LONDON: Britain’s foreign secretary said she would use a visit to Ethiopia to focus on measures to ​stem the rising number of migrants from the Horn of Africa seeking to reach the UK.
Yvette Cooper said job creation partnerships would dissuade people from leaving Ethiopia, while stronger law enforcement cooperation was essential to counter smuggler gangs and speed up returns ‌of migrants ‌with no right to ‌stay in ​Britain.
“We ‌are working together to tackle the economic drivers of illegal migration and the criminal gangs who operate globally, profiting from trading in people,” Cooper said in a statement.
“That includes new partnerships to improve trade and create thousands of good jobs in Ethiopia so people can find a ‌better life back home instead ‍of making perilous ‍journeys.”
Successive British governments have sought to address illegal immigration, an issue that has helped propel the populist campaigner Nigel Farage’s Reform UK party into a commanding lead in opinion polls. 
Approximately 30 percent of people crossing the English Channel in small boats over the past two years were nationals from Ethiopia, Eritrea, Somalia, and Sudan, the British Foreign Ministry said.
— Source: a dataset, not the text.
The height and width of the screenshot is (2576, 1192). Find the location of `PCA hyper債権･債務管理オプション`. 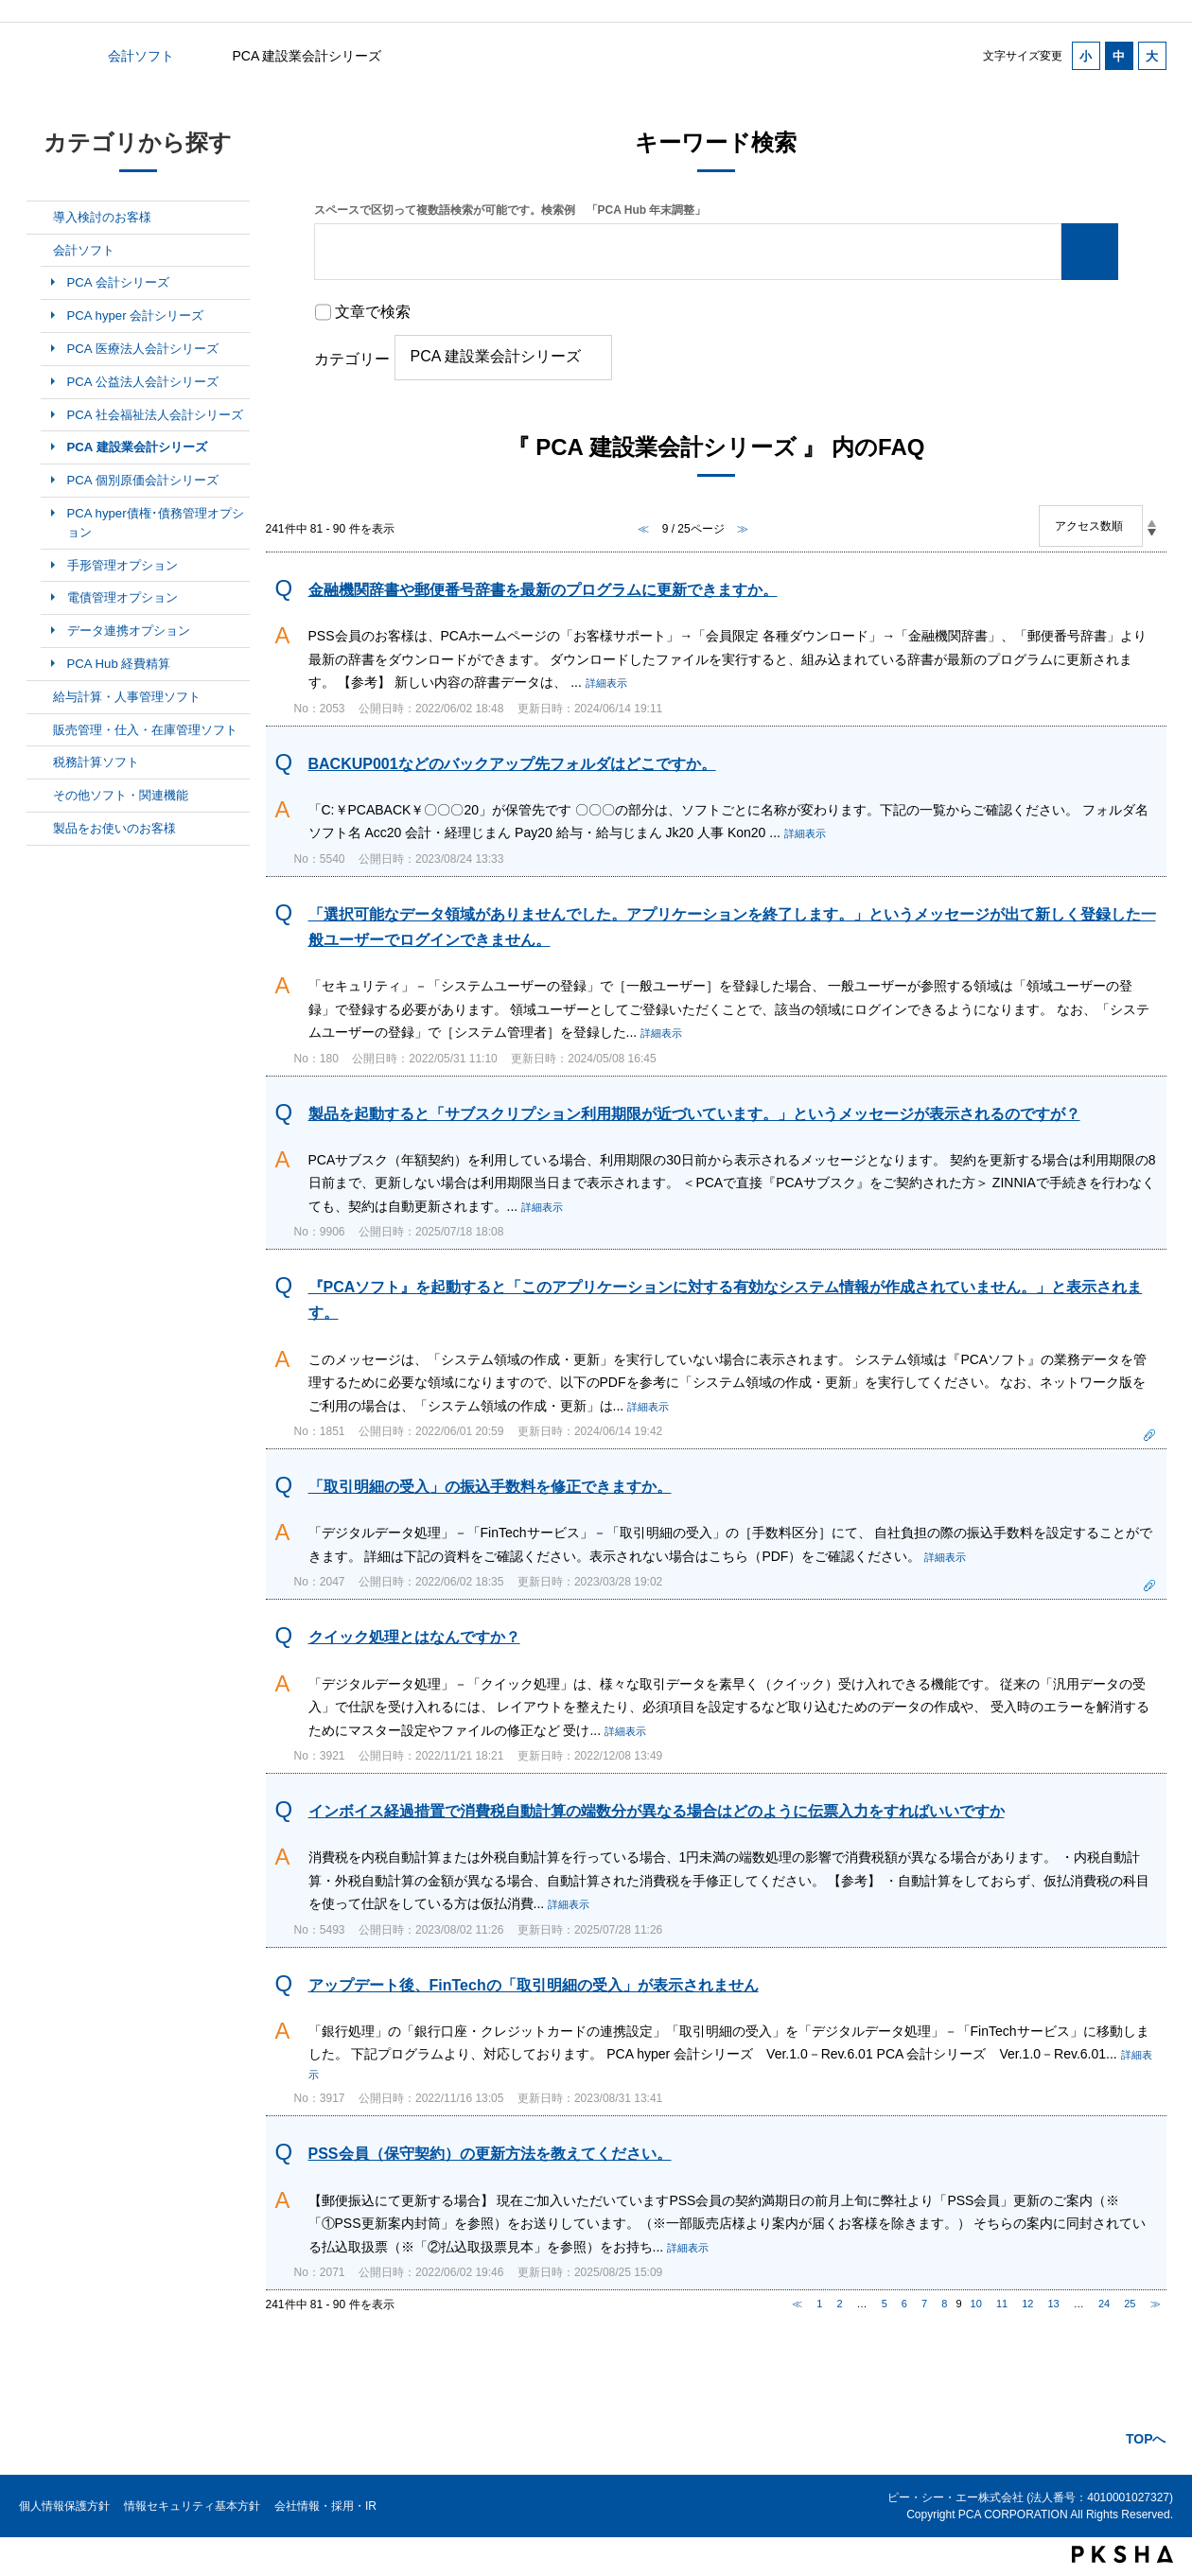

To boost job creation in Ethiopia, Cooper is set to sign an agreement with the country to advance two energy transmission projects led by Gridworks, a UK investment organization.
She planned to announce £17 million worth of funding for tackling violence against women and girls, assistance for ‌68,000 children suffering malnutrition, and for projects working with displaced people.
Meanwhile, Tigrayans in northern Ethiopia fear a return to all-out war amid reports that clashes were continuing between local and federal forces on Monday, barely three years after the last devastating conflict in the region.
The civil war of 2020-2022 between the Ethiopian government and Tigray forces killed more than 600,000 people and a peace deal known as the Pretoria Agreement has never fully resolved the tensions.
Fighting broke out again last week in a disputed area of western Tigray called Tselemt and the Afar region to the east of Tigray.